Although the growth of the South Korean economy had secured a high level of support for Park's presidency in the 1960s, that support began to fade after economic growth started slowing in the early 1970s. Many South Koreans were becoming unhappy with his autocratic rule, his security services and the restrictions placed on personal freedoms. While Park had legitimised his administration, using the provisions laid down in the state of emergency laws dating back to the Korean War, he also failed to address the constitutional guarantees of freedom of speech and the press. Furthermore, the security service, the KCIA, retained broad powers of arrest and detention; many of Park's opponents were held without trial and frequently tortured.[64] Eventually demonstrations against the Yushin system erupted throughout the country as Park's unpopularity began to rise.

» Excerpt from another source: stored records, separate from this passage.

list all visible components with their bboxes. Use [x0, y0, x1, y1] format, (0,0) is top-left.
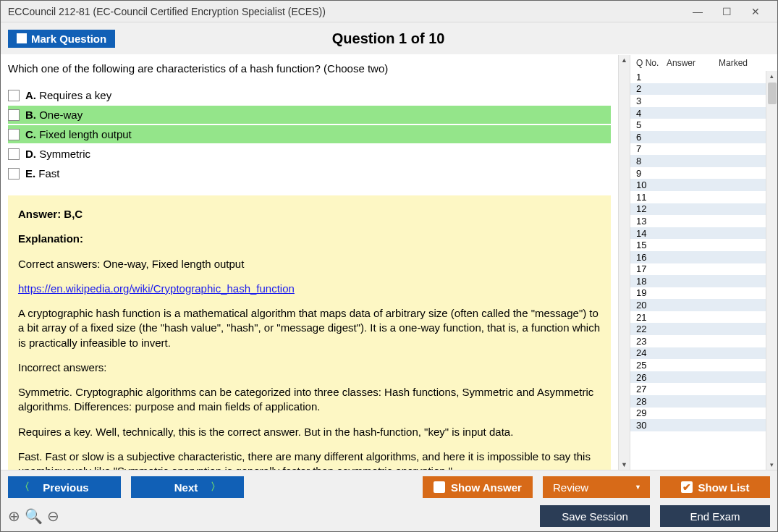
scroll-down-icon[interactable]: ▾ — [770, 460, 774, 470]
zoom-reset-icon[interactable]: 🔍 — [25, 507, 43, 525]
option-label: C. Fixed length output — [25, 128, 132, 140]
question-list[interactable]: 1234567891011121314151617181920212223242… — [630, 71, 777, 470]
checkbox-icon[interactable] — [8, 168, 20, 180]
question-list-header: Q No. Answer Marked — [630, 55, 777, 71]
incorrect-label: Incorrect answers: — [18, 360, 601, 375]
footer: 〈 Previous Next 〉 Show Answer Review ▼ ✔… — [1, 470, 777, 531]
question-list-row[interactable]: 28 — [630, 395, 777, 408]
question-list-row[interactable]: 13 — [630, 215, 777, 227]
question-list-row[interactable]: 7 — [630, 143, 777, 156]
next-button[interactable]: Next 〉 — [131, 476, 244, 498]
question-list-row[interactable]: 21 — [630, 311, 777, 324]
scroll-thumb[interactable] — [768, 83, 777, 104]
explanation-para-2: Symmetric. Cryptographic algorithms can … — [18, 385, 601, 415]
app-window: ECCouncil 212-81 (EC-Council Certified E… — [0, 0, 778, 532]
checkbox-icon — [434, 481, 445, 493]
next-label: Next — [174, 481, 198, 494]
window-title: ECCouncil 212-81 (EC-Council Certified E… — [8, 6, 326, 17]
question-list-row[interactable]: 16 — [630, 251, 777, 263]
option-row[interactable]: A. Requires a key — [8, 86, 611, 104]
col-qno: Q No. — [636, 58, 667, 68]
mark-question-button[interactable]: Mark Question — [8, 30, 115, 48]
main-scrollbar[interactable]: ▲ ▼ — [618, 55, 630, 470]
question-list-row[interactable]: 9 — [630, 167, 777, 180]
show-list-label: Show List — [698, 481, 750, 494]
question-list-row[interactable]: 23 — [630, 335, 777, 347]
question-list-row[interactable]: 30 — [630, 419, 777, 431]
chevron-right-icon: 〉 — [211, 481, 221, 494]
zoom-out-icon[interactable]: ⊖ — [47, 507, 59, 525]
zoom-in-icon[interactable]: ⊕ — [8, 507, 20, 525]
question-list-panel: Q No. Answer Marked 12345678910111213141… — [630, 55, 777, 470]
scroll-down-icon[interactable]: ▼ — [621, 460, 627, 470]
minimize-icon[interactable]: — — [683, 6, 712, 17]
main-pane: Which one of the following are character… — [1, 55, 630, 470]
checkbox-icon — [17, 33, 27, 43]
question-list-row[interactable]: 8 — [630, 155, 777, 167]
question-list-row[interactable]: 29 — [630, 408, 777, 420]
review-label: Review — [553, 481, 588, 494]
question-list-row[interactable]: 4 — [630, 107, 777, 119]
question-list-row[interactable]: 2 — [630, 83, 777, 96]
option-row[interactable]: E. Fast — [8, 164, 611, 182]
end-exam-button[interactable]: End Exam — [660, 505, 770, 527]
toolbar: Mark Question Question 1 of 10 — [1, 22, 777, 54]
col-marked: Marked — [719, 58, 776, 68]
question-list-row[interactable]: 25 — [630, 359, 777, 371]
explanation-para-4: Fast. Fast or slow is a subjective chara… — [18, 449, 601, 470]
question-area: Which one of the following are character… — [1, 55, 618, 470]
answer-panel: Answer: B,C Explanation: Correct answers… — [8, 195, 611, 470]
chevron-down-icon: ▼ — [635, 484, 641, 491]
question-list-row[interactable]: 12 — [630, 203, 777, 216]
zoom-controls: ⊕ 🔍 ⊖ — [8, 507, 59, 525]
content-area: Which one of the following are character… — [1, 54, 777, 470]
question-list-row[interactable]: 10 — [630, 179, 777, 191]
side-scrollbar[interactable]: ▴ ▾ — [766, 71, 777, 470]
option-label: E. Fast — [25, 167, 60, 180]
question-list-row[interactable]: 20 — [630, 299, 777, 311]
option-label: D. Symmetric — [25, 148, 90, 160]
question-list-row[interactable]: 22 — [630, 323, 777, 335]
checkbox-icon[interactable] — [8, 148, 20, 160]
scroll-up-icon[interactable]: ▴ — [770, 71, 774, 81]
option-label: A. Requires a key — [25, 89, 111, 101]
scroll-up-icon[interactable]: ▲ — [621, 55, 627, 65]
option-row[interactable]: B. One-way — [8, 106, 611, 124]
explanation-para-3: Requires a key. Well, technically, this … — [18, 425, 601, 439]
close-icon[interactable]: ✕ — [741, 6, 770, 17]
answer-line: Answer: B,C — [18, 207, 601, 221]
show-answer-button[interactable]: Show Answer — [423, 476, 533, 498]
question-list-row[interactable]: 19 — [630, 287, 777, 300]
checkbox-icon[interactable] — [8, 129, 20, 140]
previous-label: Previous — [43, 481, 88, 494]
question-list-row[interactable]: 3 — [630, 95, 777, 107]
explanation-label: Explanation: — [18, 232, 601, 246]
question-list-row[interactable]: 18 — [630, 275, 777, 287]
save-session-button[interactable]: Save Session — [540, 505, 650, 527]
question-list-row[interactable]: 1 — [630, 71, 777, 83]
reference-link[interactable]: https://en.wikipedia.org/wiki/Cryptograp… — [18, 282, 295, 295]
show-answer-label: Show Answer — [451, 481, 522, 494]
question-list-row[interactable]: 5 — [630, 119, 777, 131]
col-answer: Answer — [667, 58, 719, 68]
checkbox-icon[interactable] — [8, 90, 20, 101]
question-list-row[interactable]: 11 — [630, 191, 777, 203]
question-list-row[interactable]: 27 — [630, 383, 777, 395]
previous-button[interactable]: 〈 Previous — [8, 476, 121, 498]
question-list-row[interactable]: 17 — [630, 263, 777, 276]
option-row[interactable]: C. Fixed length output — [8, 125, 611, 143]
question-counter: Question 1 of 10 — [115, 30, 661, 47]
option-label: B. One-way — [25, 109, 83, 121]
maximize-icon[interactable]: ☐ — [712, 6, 741, 17]
checkbox-icon[interactable] — [8, 109, 20, 121]
question-list-row[interactable]: 14 — [630, 227, 777, 240]
option-row[interactable]: D. Symmetric — [8, 145, 611, 163]
show-list-button[interactable]: ✔ Show List — [660, 476, 770, 498]
mark-question-label: Mark Question — [31, 33, 106, 45]
question-list-row[interactable]: 24 — [630, 347, 777, 360]
checkbox-checked-icon: ✔ — [681, 481, 693, 493]
review-dropdown[interactable]: Review ▼ — [543, 476, 650, 498]
question-list-row[interactable]: 15 — [630, 239, 777, 251]
question-list-row[interactable]: 26 — [630, 371, 777, 384]
question-list-row[interactable]: 6 — [630, 131, 777, 143]
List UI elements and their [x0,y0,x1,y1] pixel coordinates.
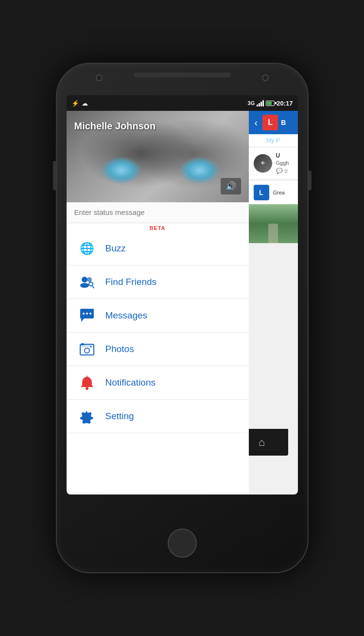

These demonstrations came to a decisive moment on 16 October 1979, when a student group calling for the end of dictatorship and the Yushin system began at Busan National University.[65] The action, which was part of the "Pu-Ma" struggle (named for the Pusan and Masan areas), soon moved into the streets of the city where students and riot police fought all day. By evening, up to 50,000 people had gathered in front of Busan city hall. Over the next two days several public offices were attacked and around 400 protesters were arrested.[65] On 18 October, Park's government declared martial law in Busan. On the same day protests spread to Kyungnam University in Masan. Up to 10,000 people, mostly students and workers, joined the demonstrations against Park's Yushin System. Violence quickly escalated with attacks being launched at police stations and city offices of the ruling party. By nightfall a citywide curfew was put into place in Masan.[66]

Assassination

On 26 October 1979, six days after the student protests ended, Park Chung-hee was shot in the head and chest by Kim Jae-gyu fatally, the director of the KCIA, after a banquet at a safehouse in Gungjeong-dong, Jongno-gu, Seoul. Kim also killed Park's chief bodyguard, Cha Ji-chul. Other KCIA officers then went to other parts of the building shooting dead four more presidential guards. Cha Ji-chul, chief of the Presidential Security Service, was also fatally shot by Kim. Kim and his group were later arrested by soldiers under South Korea's Army Chief of Staff. They were tortured and later executed. It is unclear whether this was a spontaneous act of passion by an individual or part of a pre-arranged attempted coup by the intelligence service. Kim claimed that Park was an obstacle to democracy and that his act was one of patriotism. The investigation's head, Chun Doo-hwan, rejected his claims and concluded that Kim acted to preserve his own power.[67] Choi Kyu-hah became Acting President pursuant to Article 48 of the Yushin Constitution. Major General Chun Doo-hwan quickly amassed sweeping powers after his Defense Security Command was charged with investigating the assassination, first taking control of the military and the KCIA before installing another military junta and finally assuming the presidency in 1980.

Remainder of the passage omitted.